**What you need to do**
All of the entries are to be repeated exactly, with no pictures included.
=-=-=
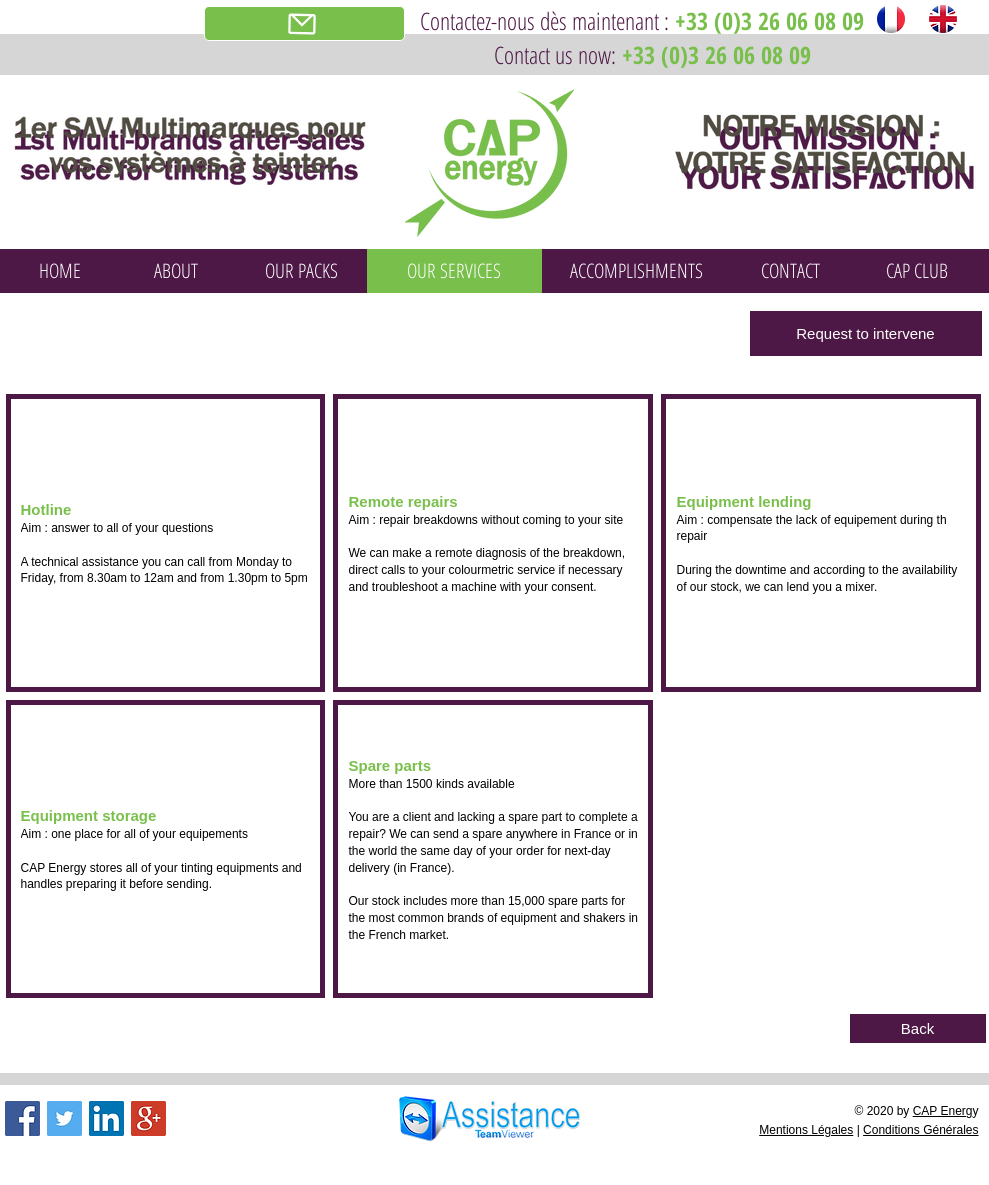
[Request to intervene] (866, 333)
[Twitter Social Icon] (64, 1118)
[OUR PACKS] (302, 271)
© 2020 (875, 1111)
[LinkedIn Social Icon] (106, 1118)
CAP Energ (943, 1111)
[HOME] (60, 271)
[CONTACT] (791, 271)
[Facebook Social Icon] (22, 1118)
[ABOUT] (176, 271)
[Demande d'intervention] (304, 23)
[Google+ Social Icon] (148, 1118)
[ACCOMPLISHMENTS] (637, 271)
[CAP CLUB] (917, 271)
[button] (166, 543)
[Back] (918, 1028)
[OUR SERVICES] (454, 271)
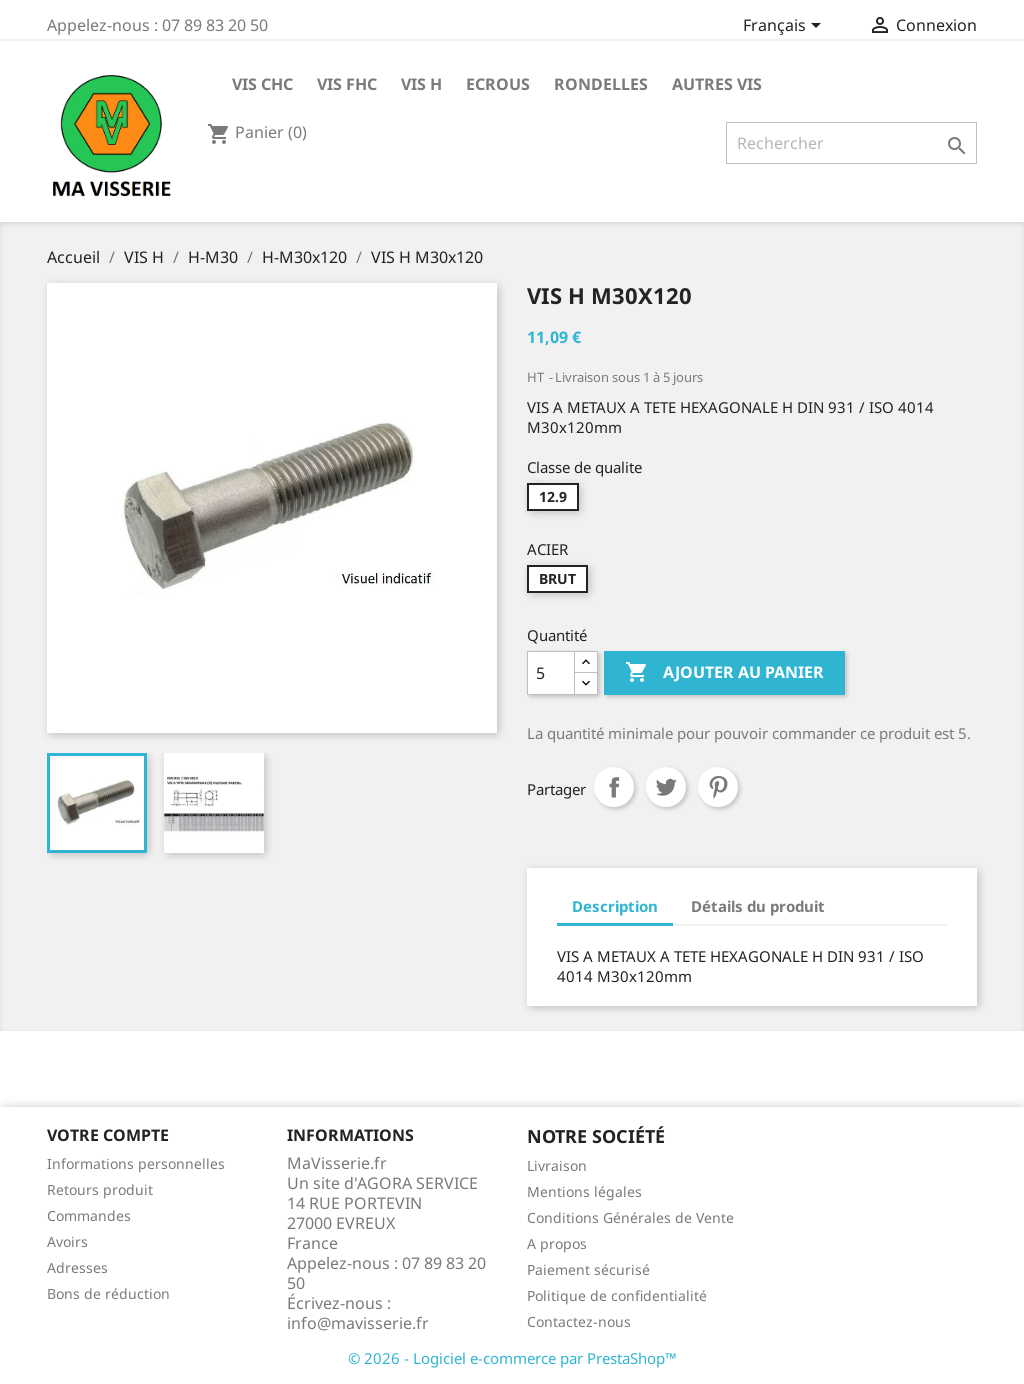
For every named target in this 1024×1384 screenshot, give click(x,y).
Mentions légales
=-=-=
**Expected output**
[Request to intervene] (866, 333)
[Twitter Social Icon] (64, 1118)
[OUR PACKS] (302, 271)
© 2020 (875, 1111)
[LinkedIn Social Icon] (106, 1118)
CAP Energ (943, 1111)
[HOME] (60, 271)
[CONTACT] (791, 271)
[Facebook Social Icon] (22, 1118)
[ABOUT] (176, 271)
[Demande d'intervention] (304, 23)
[Google+ Social Icon] (148, 1118)
[ACCOMPLISHMENTS] (637, 271)
[CAP CLUB] (917, 271)
[button] (166, 543)
[Back] (918, 1028)
[OUR SERVICES] (454, 271)
For every named target in this 1024×1384 screenshot, give click(x,y).
Mentions légales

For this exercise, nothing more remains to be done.